Efficacy and Safety of DS8201 in Metastatic Breast Cancer's Treatment

NCT ID: NCT06914661

Last Updated: 2025-07-08

Basic Information

• Recruitment Status: ENROLLING_BY_INVITATION
• Total Enrollment: 200 participants
• Study Classification: OBSERVATIONAL
• Study Start Date: 2025-05-25
• Study Completion Date: 2025-10-30

Brief Summary

This study analyzes the use of DS8201 in the treatment of metastatic breast cancer in the real world by analysis, exploring whether there are differences in effectiveness and safety between real-world conditions and clinical trials.

Detailed Description

In 2022, there were 19.96 million new cancer cases worldwide, of which about 2.3 million (11.6%) were new female breast cancer, making breast cancer the most common female malignant tumor.
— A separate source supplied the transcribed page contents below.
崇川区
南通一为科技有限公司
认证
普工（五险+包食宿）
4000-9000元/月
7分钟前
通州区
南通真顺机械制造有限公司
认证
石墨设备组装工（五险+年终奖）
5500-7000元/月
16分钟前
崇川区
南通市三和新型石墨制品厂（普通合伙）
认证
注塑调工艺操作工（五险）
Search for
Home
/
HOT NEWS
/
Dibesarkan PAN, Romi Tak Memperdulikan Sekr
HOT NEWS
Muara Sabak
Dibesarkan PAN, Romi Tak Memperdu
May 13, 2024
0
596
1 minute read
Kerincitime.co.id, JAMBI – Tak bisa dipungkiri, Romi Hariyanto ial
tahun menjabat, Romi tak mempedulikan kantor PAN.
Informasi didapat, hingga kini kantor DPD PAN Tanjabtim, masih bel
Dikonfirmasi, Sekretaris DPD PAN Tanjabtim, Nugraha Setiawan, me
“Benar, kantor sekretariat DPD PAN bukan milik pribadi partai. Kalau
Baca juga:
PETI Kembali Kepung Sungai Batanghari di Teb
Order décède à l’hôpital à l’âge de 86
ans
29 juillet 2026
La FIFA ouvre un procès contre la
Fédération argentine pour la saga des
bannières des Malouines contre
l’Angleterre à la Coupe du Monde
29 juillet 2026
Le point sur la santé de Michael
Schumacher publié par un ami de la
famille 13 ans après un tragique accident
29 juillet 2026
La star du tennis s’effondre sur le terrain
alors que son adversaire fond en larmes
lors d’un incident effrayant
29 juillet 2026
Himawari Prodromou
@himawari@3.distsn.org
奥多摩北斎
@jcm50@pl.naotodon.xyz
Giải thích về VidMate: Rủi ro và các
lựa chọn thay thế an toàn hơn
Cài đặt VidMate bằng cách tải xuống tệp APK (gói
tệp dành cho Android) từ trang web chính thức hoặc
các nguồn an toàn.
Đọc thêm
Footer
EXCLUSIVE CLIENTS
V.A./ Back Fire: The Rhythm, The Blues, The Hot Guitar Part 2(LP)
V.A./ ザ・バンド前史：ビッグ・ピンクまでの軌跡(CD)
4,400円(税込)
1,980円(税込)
In China, 357.2 thousand new cases of female breast cancer were diagnosed, accounting for 15.6% of the total cases. Breast cancer ranks first in both morbidity and mortality among female tumors. About 3%-10% of newly diagnosed breast cancer patients have distant metastasis at the time of diagnosis, and about 30% of early breast cancer patients develop into advanced breast cancer. The 5-year survival rate of advanced breast cancer patients is only 20%, and the median overall survival time is 2-3 years. Breast cancer is mainly divided into four molecular subtypes, Luminal A, Luminal B, Human epidermal growth factor receptor2 (HER2) overexpression and triple-negative, with different treatment and prognosis. HER2 is important in breast cancer Driver genes AND outcome MEASURES. Because of the advent of HER2-targeting agents such as trastuzumab, guidelines classify HER2 as positive or negative. HER2 positivity (HER2+) was defined as HER2 IHC 3+, IHC 2+/ISH+ and represented 15% of the overall breast cancer population 20%, with a high degree of malignancy, strong invasion, poor prognosis, easy recurrence, easy metastasis. Her2-targeted drugs such as trastuzumab and pertuzumab have been clinically used to significantly prolong the survival of patients with HER2-positive breast cancer and improve the prognosis of the disease. With the advent of ADC drugs, patients with HER2 IHC1+ or IHC2+ and no HER2 amplification on in situ hybridization were defined as having low HER2 expression and occupying the breastAnd 45%-55% of patients with adenocarcinoma. Although these patients are not considered as an independent prognosis subtype at present, there are many new ADC drugs for treatment.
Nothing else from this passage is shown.